TASK STATEMENT: Here is a block of records. Copy every line in it that includes "Circulate".

Bounding box prediction data:
BEGIN

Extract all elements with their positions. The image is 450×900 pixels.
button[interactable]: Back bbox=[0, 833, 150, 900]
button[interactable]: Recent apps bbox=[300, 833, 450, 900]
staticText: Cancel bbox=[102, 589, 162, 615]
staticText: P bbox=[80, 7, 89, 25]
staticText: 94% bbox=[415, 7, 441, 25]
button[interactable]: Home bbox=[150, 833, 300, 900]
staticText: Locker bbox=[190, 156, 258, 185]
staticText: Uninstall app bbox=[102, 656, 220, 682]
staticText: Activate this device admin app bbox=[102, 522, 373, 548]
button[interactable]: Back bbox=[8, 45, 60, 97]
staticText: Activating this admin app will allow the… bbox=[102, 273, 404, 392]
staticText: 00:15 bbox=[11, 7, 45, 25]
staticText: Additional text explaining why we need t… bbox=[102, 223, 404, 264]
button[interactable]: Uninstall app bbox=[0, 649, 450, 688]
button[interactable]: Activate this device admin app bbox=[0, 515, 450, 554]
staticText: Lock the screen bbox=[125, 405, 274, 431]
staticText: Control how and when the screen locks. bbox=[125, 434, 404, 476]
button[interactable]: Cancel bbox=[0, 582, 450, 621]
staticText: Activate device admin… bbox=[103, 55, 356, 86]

END
BEGIN

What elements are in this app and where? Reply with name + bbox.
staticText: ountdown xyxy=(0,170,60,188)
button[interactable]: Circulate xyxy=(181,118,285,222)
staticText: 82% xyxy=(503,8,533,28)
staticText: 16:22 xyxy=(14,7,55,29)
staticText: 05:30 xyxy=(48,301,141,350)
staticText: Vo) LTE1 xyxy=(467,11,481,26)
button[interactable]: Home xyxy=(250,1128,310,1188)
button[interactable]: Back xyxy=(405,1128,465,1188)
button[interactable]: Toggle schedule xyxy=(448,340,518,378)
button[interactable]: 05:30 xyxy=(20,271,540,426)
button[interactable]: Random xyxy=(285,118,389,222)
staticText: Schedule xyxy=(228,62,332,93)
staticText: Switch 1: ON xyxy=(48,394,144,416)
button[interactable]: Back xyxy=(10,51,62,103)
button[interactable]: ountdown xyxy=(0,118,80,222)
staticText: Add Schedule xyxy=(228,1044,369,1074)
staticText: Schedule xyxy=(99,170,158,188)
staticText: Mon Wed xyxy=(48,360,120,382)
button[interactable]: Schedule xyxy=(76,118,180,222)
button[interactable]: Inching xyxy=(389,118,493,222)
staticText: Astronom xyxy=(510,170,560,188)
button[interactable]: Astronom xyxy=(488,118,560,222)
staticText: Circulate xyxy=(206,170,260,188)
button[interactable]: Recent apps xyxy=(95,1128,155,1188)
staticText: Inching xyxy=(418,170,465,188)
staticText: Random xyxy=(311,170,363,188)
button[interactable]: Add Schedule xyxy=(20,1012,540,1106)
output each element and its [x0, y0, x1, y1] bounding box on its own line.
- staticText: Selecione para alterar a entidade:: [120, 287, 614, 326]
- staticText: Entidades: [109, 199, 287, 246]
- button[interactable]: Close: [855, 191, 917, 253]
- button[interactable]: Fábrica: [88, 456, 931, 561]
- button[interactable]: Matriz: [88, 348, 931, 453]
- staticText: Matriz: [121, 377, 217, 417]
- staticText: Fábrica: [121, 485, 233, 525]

END

ANSWER SPACE:
button[interactable]: Circulate xyxy=(181,118,285,222)
staticText: Circulate xyxy=(206,170,260,188)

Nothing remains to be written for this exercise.